Bei den Werbemitteln setzt Butterhof im Schnitt auf rund 70 Prozent Image-Ads und 30 Prozent Video-Ads. Am besten funktionieren realistische Lifestyle-Aufnahmen: Ein Sofa sollte im Raumkontext gezeigt werden, nicht als steriler Freisteller vor weißem Hintergrund. Auch User Generated Content wirkt durch seine Nahbarkeit oft gut. Text sollte sparsam eingesetzt werden – etwa dezente Stichworte wie "skandinavisches Design" oder ein kleiner Call-to-Action.

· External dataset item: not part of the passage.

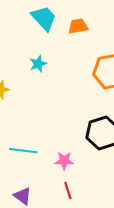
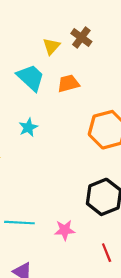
red line: (68, 191) -> (107, 253), moved

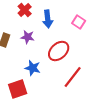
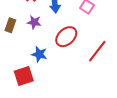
red line: (73, 77) -> (97, 51), moved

KI verändert die Content-Produktion
Ein wachsendes Thema ist der Einsatz künstlicher Intelligenz. Viele Unternehmen verfügen nur über wenige Lifestyle-Bilder. Mit KI lassen sich Freisteller in stimmige Raumszenen einbetten – etwa ein Sofa in ein Bauhaus-Wohnzimmer. Auch aus vorhandenen Produktbildern lassen sich mit Werkzeugen wie Midjourney Videos generieren, ohne aufwendige und teure Shootings.
"Das Creative-Problem ist jetzt eben dadurch schon mal gelöst", so Butterhof. Da auf Pinterest starke visuelle Inhalte entscheidend sind, senkt das die Einstiegshürde deutlich und macht ihren Service für Kunden attraktiver, die bislang mehrere tausend Euro für Videoshootings ausgegeben haben. Grenzen sieht sie noch bei bewegten Bildern mit Menschen und echtem User Generated Content, wo die Ergebnisse aus ihrer Sicht noch nicht überzeugen.
Testen statt Bauchgefühl
Zum Abschluss betont Butterhof eine zentrale Lektion des Performance-Marketings: Man dürfe sich nicht auf den eigenen Geschmack verlassen. Werbemittel, von denen man selbst überzeugt ist, können floppen – während Motive, die einem persönlich nicht zusagen, überraschend gut einschlagen.
Man muss wirklich sehr viel testen und auch wenn man es vielleicht selbst nicht so schön findet, trotzdem posten, die Ad ein paar Tage beobachten und schauen.
Das Fazit der Folge: Pinterest ist ein unterschätzter Kanal mit kaufbereiter Zielgruppe, günstigen Klickpreisen und – dank KI – einer stark vereinfachten Content-Produktion. Wer physische Produkte in Nischen wie Einrichtung, Fashion oder Reisen anbietet, sollte die Plattform zumindest testen. Der einfachste erste Schritt bleibt: Pinterest selbst nutzen, um ein Gefühl für die Plattform zu bekommen, bevor man mit Werbung startet.